On the importance of structural identifiability for machine learning with partially observed dynamical systems

TL;DR

This work addresses the challenge of structurally unidentifiable parameters in dynamical models used for time series classification. It introduces Structural Identifiability Mapping (SIM), which maps MAP estimates from unidentifiable models to identifiable parameter combinations, enabling classifiers to operate in a space where outputs are uniquely determined. Through four biomedical-inspired dynamical systems, SIM consistently improves generalisation, especially when training data are limited or noisy, and remains effective across dense, sparse, and irregular time grids. The approach preserves interpretability by allowing insights to be translated back to the original parameter space, and it highlights the importance of incorporating structural identifiability analysis into ML workflows that rely on mechanistic dynamics.

Abstract

The successful application of modern machine learning for time series classification is often hampered by limitations in quality and quantity of available training data. To overcome these limitations, available domain expert knowledge in the form of parametrised mechanistic dynamical models can be used whenever it is available and time series observations may be represented as an element from a given class of parametrised dynamical models. This makes the learning process interpretable and allows the modeller to deal with sparsely and irregularly sampled data in a natural way. However, the internal processes of a dynamical model are often only partially observed. This can lead to ambiguity regarding which particular model realization best explains a given time series observation.
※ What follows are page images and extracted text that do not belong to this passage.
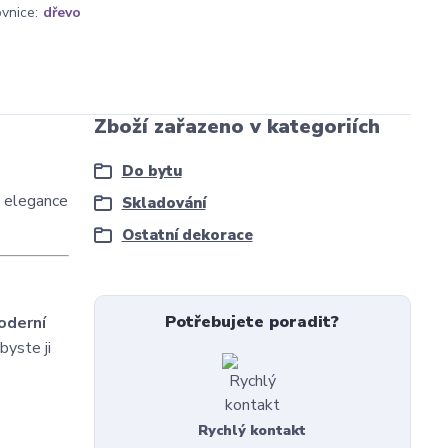
vnice:
dřevo
Zboží zařazeno v kategoriích
Do bytu
 elegance
Skladování
Ostatní dekorace
Potřebujete poradit?
oderní
byste ji
Rychlý kontakt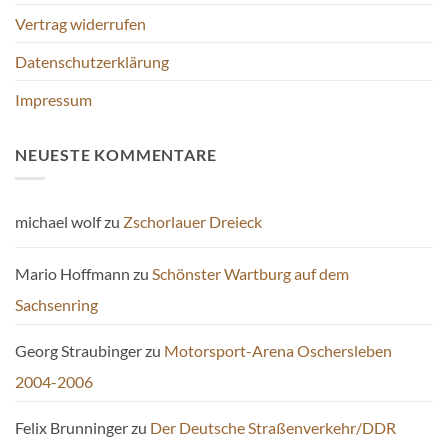
Vertrag widerrufen
Datenschutzerklärung
Impressum
NEUESTE KOMMENTARE
michael wolf
zu
Zschorlauer Dreieck
Mario Hoffmann
zu
Schönster Wartburg auf dem
Sachsenring
Georg Straubinger
zu
Motorsport-Arena Oschersleben
2004-2006
Felix Brunninger
zu
Der Deutsche Straßenverkehr/DDR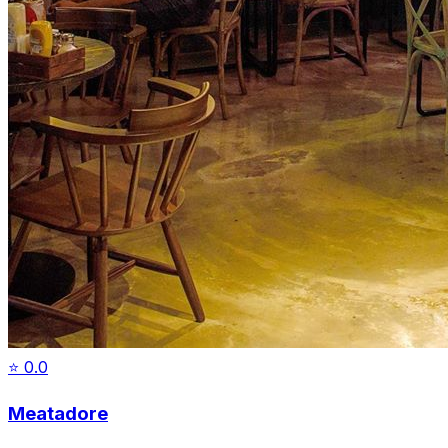
⭐
0.0
Meatadore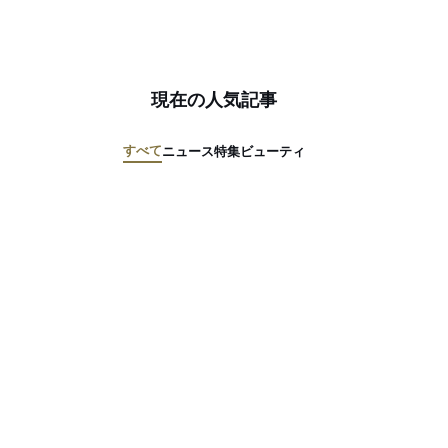
現在の人気記事
すべて
ニュース
特集
ビューティ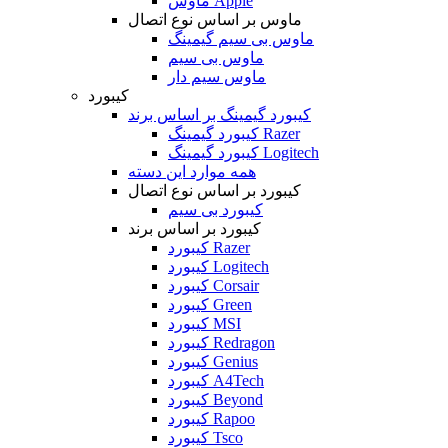
ماوس Apple
ماوس بر اساس نوع اتصال
ماوس بی سیم گیمینگ
ماوس بی سیم
ماوس سیم دار
کیبورد
کیبورد گیمینگ بر اساس برند
کیبورد گیمینگ Razer
کیبورد گیمینگ Logitech
همه موارد این دسته
کیبورد بر اساس نوع اتصال
کیبورد بی سیم
کیبورد بر اساس برند
کیبورد Razer
کیبورد Logitech
کیبورد Corsair
کیبورد Green
کیبورد MSI
کیبورد Redragon
کیبورد Genius
کیبورد A4Tech
کیبورد Beyond
کیبورد Rapoo
کیبورد Tsco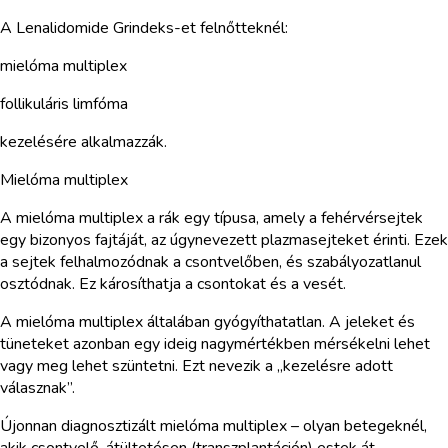
A Lenalidomide Grindeks-et felnőtteknél:
mielóma multiplex
follikuláris limfóma
kezelésére alkalmazzák.
Mielóma multiplex
A mielóma multiplex a rák egy típusa, amely a fehérvérsejtek
egy bizonyos fajtáját, az úgynevezett plazmasejteket érinti. Ezek
a sejtek felhalmozódnak a csontvelőben, és szabályozatlanul
osztódnak. Ez károsíthatja a csontokat és a vesét.
A mielóma multiplex általában gyógyíthatatlan. A jeleket és
tüneteket azonban egy ideig nagymértékben mérsékelni lehet
vagy meg lehet szüntetni. Ezt nevezik a „kezelésre adott
válasznak”.
Újonnan diagnosztizált mielóma multiplex – olyan betegeknél,
akik csontvelő-átültetésen (transzplantáción) estek át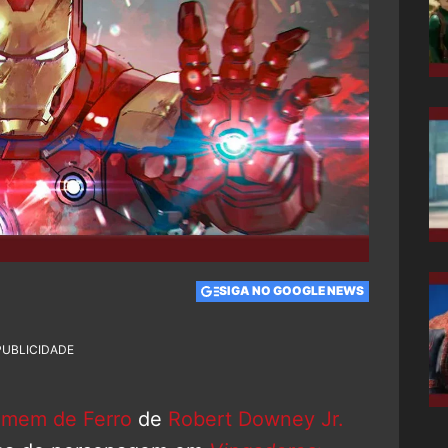
SIGA NO GOOGLE NEWS
PUBLICIDADE
mem de Ferro
de
Robert Downey Jr.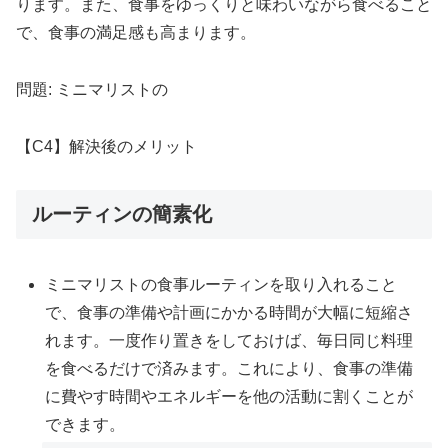
ります。また、食事をゆっくりと味わいながら食べること
で、食事の満足感も高まります。
問題: ミニマリストの
【C4】解決後のメリット
ルーティンの簡素化
ミニマリストの食事ルーティンを取り入れること
で、食事の準備や計画にかかる時間が大幅に短縮さ
れます。一度作り置きをしておけば、毎日同じ料理
を食べるだけで済みます。これにより、食事の準備
に費やす時間やエネルギーを他の活動に割くことが
できます。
This problem is well-known in the literature, and a dynamical model with this issue is referred to as structurally unidentifiable. Training a classifier that incorporates knowledge about a structurally unidentifiable dynamical model can negatively influence classification performance. To address this issue, we employ structural identifiability analysis to explicitly relate parameter configurations that are associated with identical system outputs. Using the derived relations in classifier training, we demonstrate that this method significantly improves the classifier's ability to generalize to unseen data on a number of example models from the biomedical domain. This effect is especially pronounced when the number of training instances is limited. Our results demonstrate the importance of accounting for structural identifiability, a topic that has received relatively little attention from the machine learning community.

Figures (18)

• Figure 1: Geometric intuition behind the mechanism of SIM with data from the toy model. Panel a) depicts a binary classification problem which illustrates how training data can be oriented along manifolds of the form $\Phi = g(a,b) = a b$. Panel b) shows the representation of the same data after applying SIM. The decision boundary between the two classes becomes simpler and, in this special case, the data even become linearly separable in $\Phi$-space.
• Figure 2: Catenary $n$-compartmental model.
• Figure 3: Compartment Model with a Loop (CML).
• Figure 4: Binary classification task for time series from the batch reactor model. Displayed are 10 time series per class. Observational noise simulated is normally distributed with standard deviation $\sigma = 3$.
• Figure 5: Experiment 1 showing improved classification with partially observed batch reactor model due to SIM. Displayed are learning curves obtained from classifier training based on the fully observed (FO) dynamical model (dotted green) and the partially observed (PO) dynamical model, with and without application of SIM (marked with solid blue and dashed orange curves, respectively). The training and test data used were generated on the dense time grid $t_{\text{dense}}$ with fixed observational noise $\sigma = 1$ on each observed component.